Segment Start: INPUT MATERIAL

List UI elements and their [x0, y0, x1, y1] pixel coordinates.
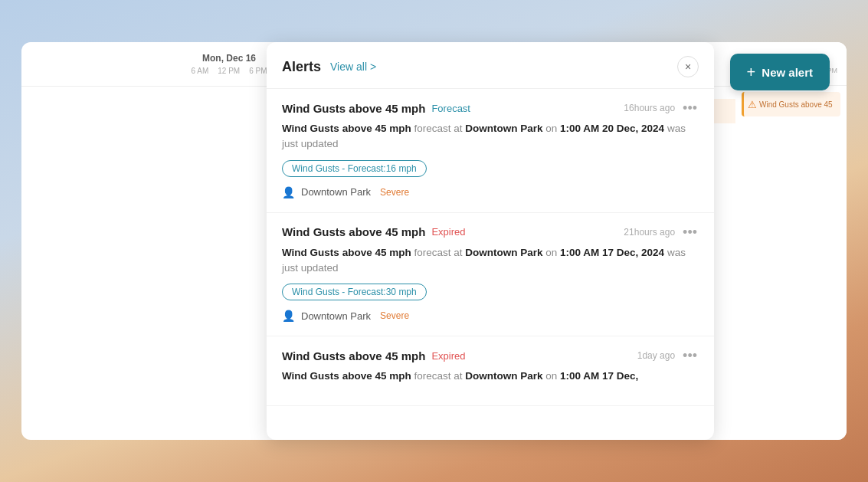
- alert-body-3: Wind Gusts above 45 mph forecast at Down…: [282, 369, 699, 384]
- alert-time-2: 21hours ago: [624, 227, 675, 238]
- alert-location-bold-1: Downtown Park: [465, 123, 542, 134]
- alert-connector-1: forecast at: [414, 123, 465, 134]
- location-icon-2: 👤: [282, 310, 295, 322]
- right-event-text: Wind Gusts above 45: [759, 100, 833, 109]
- right-warning-icon: ⚠: [748, 99, 757, 110]
- alert-time-1: 16hours ago: [624, 103, 675, 113]
- cal-time: 6 AM: [188, 67, 211, 75]
- alert-body-1: Wind Gusts above 45 mph forecast at Down…: [282, 121, 699, 152]
- alert-status-3: Expired: [431, 349, 465, 362]
- alert-location-bold-3: Downtown Park: [465, 370, 542, 382]
- new-alert-button[interactable]: + New alert: [730, 54, 830, 90]
- alert-location-1: Downtown Park: [301, 186, 371, 198]
- alert-badge-2: Wind Gusts - Forecast:30 mph: [282, 284, 427, 300]
- alert-on-1: on: [545, 123, 560, 134]
- alerts-title: Alerts: [282, 59, 321, 75]
- alert-bold-name-1: Wind Gusts above 45 mph: [282, 123, 411, 134]
- alert-severity-1: Severe: [380, 187, 409, 198]
- alert-more-button-1[interactable]: •••: [681, 101, 699, 115]
- alert-item-3: Wind Gusts above 45 mph Expired 1day ago…: [267, 336, 714, 406]
- alert-name-2: Wind Gusts above 45 mph: [282, 225, 425, 238]
- view-all-link[interactable]: View all >: [330, 61, 376, 73]
- alert-time-3: 1day ago: [637, 350, 675, 361]
- right-event-bar[interactable]: ⚠ Wind Gusts above 45: [742, 92, 840, 116]
- alert-date-bold-1: 1:00 AM 20 Dec, 2024: [560, 123, 664, 134]
- alert-bold-name-2: Wind Gusts above 45 mph: [282, 247, 411, 258]
- alert-bold-name-3: Wind Gusts above 45 mph: [282, 370, 411, 382]
- alert-footer-2: 👤 Downtown Park Severe: [282, 310, 699, 322]
- alert-header-1: Wind Gusts above 45 mph Forecast 16hours…: [282, 101, 699, 115]
- alerts-header: Alerts View all > ×: [267, 42, 714, 89]
- alert-footer-1: 👤 Downtown Park Severe: [282, 186, 699, 198]
- close-button[interactable]: ×: [677, 56, 699, 77]
- alert-date-bold-2: 1:00 AM 17 Dec, 2024: [560, 247, 664, 258]
- new-alert-label: New alert: [762, 66, 813, 79]
- alert-on-2: on: [545, 247, 560, 258]
- alert-more-button-2[interactable]: •••: [681, 225, 699, 239]
- alert-connector-2: forecast at: [414, 247, 465, 258]
- alert-more-button-3[interactable]: •••: [681, 349, 699, 362]
- alert-status-1: Forecast: [431, 102, 470, 115]
- alert-name-3: Wind Gusts above 45 mph: [282, 349, 425, 362]
- alert-location-2: Downtown Park: [301, 310, 371, 322]
- alert-badge-1: Wind Gusts - Forecast:16 mph: [282, 160, 427, 177]
- alert-item-2: Wind Gusts above 45 mph Expired 21hours …: [267, 213, 714, 337]
- alert-connector-3: forecast at: [414, 370, 465, 382]
- alerts-panel: Alerts View all > × Wind Gusts above 45 …: [267, 42, 714, 440]
- alert-item-1: Wind Gusts above 45 mph Forecast 16hours…: [267, 89, 714, 213]
- alert-location-bold-2: Downtown Park: [465, 247, 542, 258]
- alert-date-bold-3: 1:00 AM 17 Dec,: [560, 370, 638, 382]
- plus-icon: +: [747, 64, 756, 80]
- alert-header-3: Wind Gusts above 45 mph Expired 1day ago…: [282, 349, 699, 362]
- alert-header-2: Wind Gusts above 45 mph Expired 21hours …: [282, 225, 699, 239]
- right-cal-body: ⚠ Wind Gusts above 45: [735, 86, 847, 147]
- cal-time: 12 PM: [215, 67, 243, 75]
- alert-severity-2: Severe: [380, 310, 409, 321]
- alerts-body: Wind Gusts above 45 mph Forecast 16hours…: [267, 89, 714, 440]
- alert-body-2: Wind Gusts above 45 mph forecast at Down…: [282, 245, 699, 277]
- alert-on-3: on: [545, 370, 560, 382]
- alert-status-2: Expired: [431, 225, 465, 238]
- right-cal-strip: Fri, Dec 20 6 AM 12 PM 6 PM ⚠ Wind Gusts…: [735, 42, 847, 440]
- alert-name-1: Wind Gusts above 45 mph: [282, 102, 425, 115]
- location-icon-1: 👤: [282, 186, 295, 198]
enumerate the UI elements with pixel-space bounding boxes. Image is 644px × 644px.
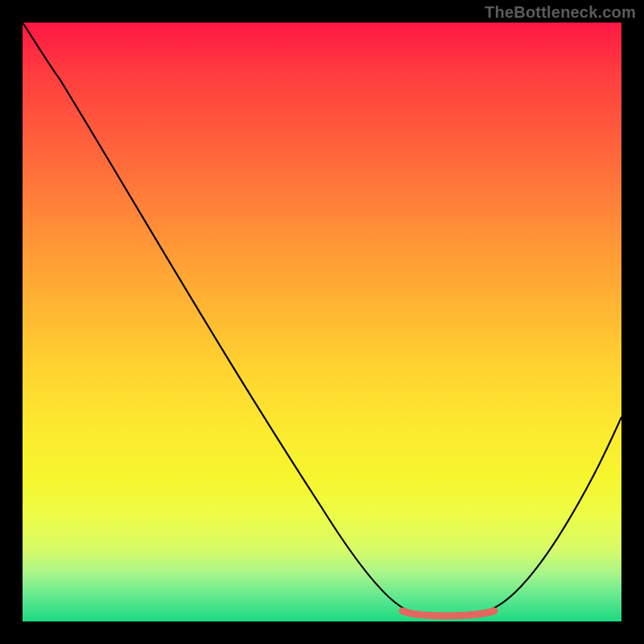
optimal-band-highlight xyxy=(402,611,494,616)
bottleneck-curve-svg xyxy=(23,23,621,621)
bottleneck-curve-path xyxy=(23,23,621,615)
watermark-text: TheBottleneck.com xyxy=(485,3,636,22)
plot-gradient-background xyxy=(23,23,621,621)
chart-frame: TheBottleneck.com xyxy=(0,0,644,644)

Segment End: INPUT MATERIAL

**TASK STATEMENT:** The reply must match the records exactly, apart from the pictures, which are left out.

**YOUR SOLUTION:**
List UI elements and their [x0, y0, x1, y1] pixel coordinates.
- alert-body-3: Wind Gusts above 45 mph forecast at Down…: [282, 369, 699, 384]
- alert-time-2: 21hours ago: [624, 227, 675, 238]
- alert-location-bold-1: Downtown Park: [465, 123, 542, 134]
- alert-connector-1: forecast at: [414, 123, 465, 134]
- location-icon-2: 👤: [282, 310, 295, 322]
- right-event-text: Wind Gusts above 45: [759, 100, 833, 109]
- right-warning-icon: ⚠: [748, 99, 757, 110]
- alert-time-1: 16hours ago: [624, 103, 675, 113]
- cal-time: 6 AM: [188, 67, 211, 75]
- alert-body-1: Wind Gusts above 45 mph forecast at Down…: [282, 121, 699, 152]
- alert-status-3: Expired: [431, 349, 465, 362]
- alert-location-bold-3: Downtown Park: [465, 370, 542, 382]
- new-alert-button[interactable]: + New alert: [730, 54, 830, 90]
- alert-location-1: Downtown Park: [301, 186, 371, 198]
- alert-badge-2: Wind Gusts - Forecast:30 mph: [282, 284, 427, 300]
- alert-on-1: on: [545, 123, 560, 134]
- alerts-title: Alerts: [282, 59, 321, 75]
- alert-bold-name-1: Wind Gusts above 45 mph: [282, 123, 411, 134]
- alert-severity-1: Severe: [380, 187, 409, 198]
- alert-more-button-1[interactable]: •••: [681, 101, 699, 115]
- alert-item-3: Wind Gusts above 45 mph Expired 1day ago…: [267, 336, 714, 406]
- alert-name-2: Wind Gusts above 45 mph: [282, 225, 425, 238]
- view-all-link[interactable]: View all >: [330, 61, 376, 73]
- alert-time-3: 1day ago: [637, 350, 675, 361]
- right-event-bar[interactable]: ⚠ Wind Gusts above 45: [742, 92, 840, 116]
- alert-date-bold-1: 1:00 AM 20 Dec, 2024: [560, 123, 664, 134]
- alert-bold-name-2: Wind Gusts above 45 mph: [282, 247, 411, 258]
- alert-bold-name-3: Wind Gusts above 45 mph: [282, 370, 411, 382]
- alert-footer-2: 👤 Downtown Park Severe: [282, 310, 699, 322]
- alert-header-1: Wind Gusts above 45 mph Forecast 16hours…: [282, 101, 699, 115]
- alerts-header: Alerts View all > ×: [267, 42, 714, 89]
- alert-footer-1: 👤 Downtown Park Severe: [282, 186, 699, 198]
- close-button[interactable]: ×: [677, 56, 699, 77]
- alert-date-bold-2: 1:00 AM 17 Dec, 2024: [560, 247, 664, 258]
- new-alert-label: New alert: [762, 66, 813, 79]
- alert-on-2: on: [545, 247, 560, 258]
- alert-more-button-2[interactable]: •••: [681, 225, 699, 239]
- alert-connector-2: forecast at: [414, 247, 465, 258]
- alert-more-button-3[interactable]: •••: [681, 349, 699, 362]
- alert-status-1: Forecast: [431, 102, 470, 115]
- alert-name-3: Wind Gusts above 45 mph: [282, 349, 425, 362]
- alert-location-2: Downtown Park: [301, 310, 371, 322]
- alert-badge-1: Wind Gusts - Forecast:16 mph: [282, 160, 427, 177]
- alert-item-2: Wind Gusts above 45 mph Expired 21hours …: [267, 213, 714, 337]
- alert-connector-3: forecast at: [414, 370, 465, 382]
- alerts-panel: Alerts View all > × Wind Gusts above 45 …: [267, 42, 714, 440]
- alert-item-1: Wind Gusts above 45 mph Forecast 16hours…: [267, 89, 714, 213]
- alert-location-bold-2: Downtown Park: [465, 247, 542, 258]
- alert-date-bold-3: 1:00 AM 17 Dec,: [560, 370, 638, 382]
- plus-icon: +: [747, 64, 756, 80]
- alert-header-3: Wind Gusts above 45 mph Expired 1day ago…: [282, 349, 699, 362]
- alert-header-2: Wind Gusts above 45 mph Expired 21hours …: [282, 225, 699, 239]
- right-cal-body: ⚠ Wind Gusts above 45: [735, 86, 847, 147]
- cal-time: 12 PM: [215, 67, 243, 75]
- alert-severity-2: Severe: [380, 310, 409, 321]
- alerts-body: Wind Gusts above 45 mph Forecast 16hours…: [267, 89, 714, 440]
- alert-body-2: Wind Gusts above 45 mph forecast at Down…: [282, 245, 699, 277]
- alert-on-3: on: [545, 370, 560, 382]
- alert-status-2: Expired: [431, 225, 465, 238]
- right-cal-strip: Fri, Dec 20 6 AM 12 PM 6 PM ⚠ Wind Gusts…: [735, 42, 847, 440]
- alert-name-1: Wind Gusts above 45 mph: [282, 102, 425, 115]
- location-icon-1: 👤: [282, 186, 295, 198]
enumerate the UI elements with pixel-space bounding boxes. Image is 644px × 644px.
optimal-band-highlight xyxy=(402,611,494,616)
bottleneck-curve-svg xyxy=(23,23,621,621)
bottleneck-curve-path xyxy=(23,23,621,615)
watermark-text: TheBottleneck.com xyxy=(485,3,636,22)
plot-gradient-background xyxy=(23,23,621,621)
chart-frame: TheBottleneck.com xyxy=(0,0,644,644)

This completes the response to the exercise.